意識しているのは、やはり年齢によって作品を調整していくことです。たとえば「猿蟹合戦」や「桃太郎」など、日本・世界問わず抑えておくべき名作、誰もが知っているお話は必ず最初に選びます。また、誰もが知るお話はそこから派生したお話も存在するので、桃太郎を読んであげたら、次は「現代版の桃太郎」を読んであげる、ということもしています。最近は桃太郎一つとっても、色々なバリエーションがありますよね。僕たち親世代も「そういえば親に読んでもらったな」と懐かしく振り返りながら、世代を超えて絵本で伝えられることがあることを改めて感じています。
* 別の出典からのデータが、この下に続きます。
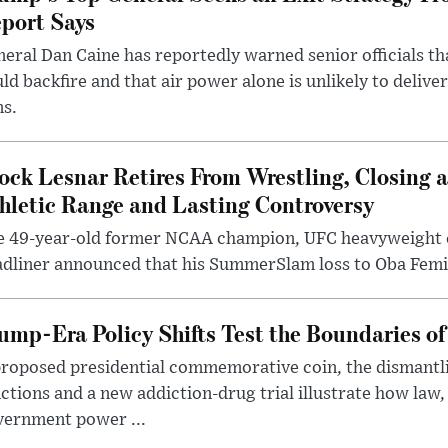
port Says
eral Dan Caine has reportedly warned senior officials th
ld backfire and that air power alone is unlikely to delive
ms.
ock Lesnar Retires From Wrestling, Closing a
hletic Range and Lasting Controversy
e 49-year-old former NCAA champion, UFC heavyweigh
dliner announced that his SummerSlam loss to Oba Femi 
ump-Era Policy Shifts Test the Boundaries of 
roposed presidential commemorative coin, the dismantli
ctions and a new addiction-drug trial illustrate how law,
vernment power ...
そして、新しい絵本が生まれ続けている中で、時代性も意識しています。「令和の今だからこそ書ける絵本」ってあるじゃないですか。昭和の作品は、イソップ童話のように結構残酷だったりして、「時代的に大丈夫かな」と感じるものもあります。なので、今は令和の時代に合わせて、優しく、コンプライアンスを守れるような本を選ぶようにしています。
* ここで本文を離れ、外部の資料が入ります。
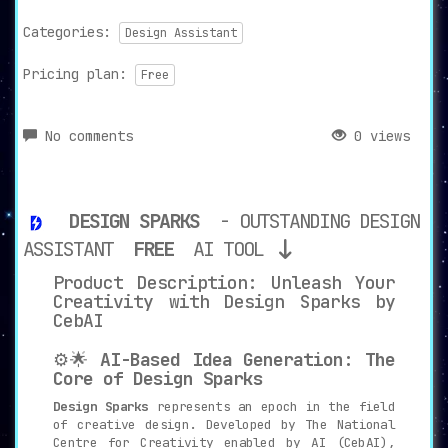
Categories:
Design Assistant
Pricing plan:
Free
No comments
0 views
DESIGN SPARKS
- OUTSTANDING DESIGN
ASSISTANT
FREE
AI TOOL
Product Description: Unleash Your
Creativity with Design Sparks by
CebAI
⚙️🌟
AI-Based Idea Generation: The
Core of Design Sparks
Design Sparks
represents an epoch in the field
of creative design. Developed by The National
Centre for Creativity enabled by AI (CebAI),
あと、「お父さんがウルトラマン」という本があるんです。それを特権として読ませてもらっています(笑)。ウルトラシリーズで絵本が多数出ているんですよ。僕はウルトラマンコスモスなんですが、その絵本ではコスモスは「わらしべ長者」になっているんです(笑)。自分が絵本になっているような感覚ですね。「パパはこうやって物を交換していってどんどん良いものに交換していくんだよ」なんて話を、絵本を読みながら子どもにしています。
絵本ひろばのサービスについて、率直な印象や魅力に感じた点を教えてください。
率直に言って、無料で絵本を5,000冊以上も読めるという点が、非常にありがたいです。やはり子どもたちはゲームが好きですが、ゲームではなく絵本をタブレットやiPadで見られるというのも大きな魅力に感じました。寝る前やちょっとした時間に読み聞かせができ、親が読めない時でも再生すれば自動で読んでくれるので、親としては大変助かります。また、読み手によってバリエーションが異なるので、親が読むパターンと、プロの読み手の方のパターンを選べるのも良いですね。子どもたち自身が、見たい絵本を自由に選べたり、読み聞かせ動画を作れる点も、魅力に感じています。
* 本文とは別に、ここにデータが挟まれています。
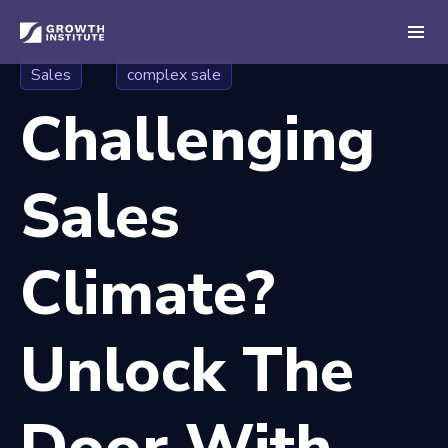
Sales
complex sale
Challenging
Sales
Climate?
Unlock The
Door With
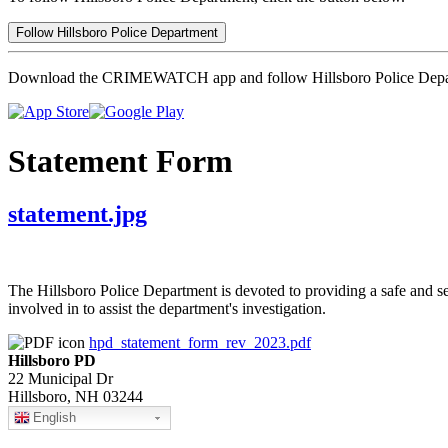
Follow Hillsboro Police Department
Download the CRIMEWATCH app and follow Hillsboro Police Depa
Statement Form
statement.jpg
The Hillsboro Police Department is devoted to providing a safe and s
involved in to assist the department's investigation.
hpd_statement_form_rev_2023.pdf
Hillsboro PD
22 Municipal Dr
Hillsboro, NH 03244
English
最後に、お子さんをもつ親御さんに一言あればお願いします。
今の世の中は様々なツールで娯楽を楽しめますが、今こそ原点回帰の「絵本とは何か」を見つめ直すチャンスだと感じています。現代だからこそ、この新しいアプリを通じて絵本を楽しめる時代になりました。絵本の持つ原点を大切にしながらブラッシュアップされた今の絵本を、ぜひ親子で楽しんでほしいです。親子で一緒に過ごせる時間というのは、実はとても短いものです。だからこそ、絵本を一緒に読んだ、読み聞かせをしてもらったという記憶は、子どもの心に一生残ります。親子の絆として、「昔パパが読んでくれたな」「ママが読んでくれたな」という大切な記憶を、ぜひ子どもたちに残してあげてください。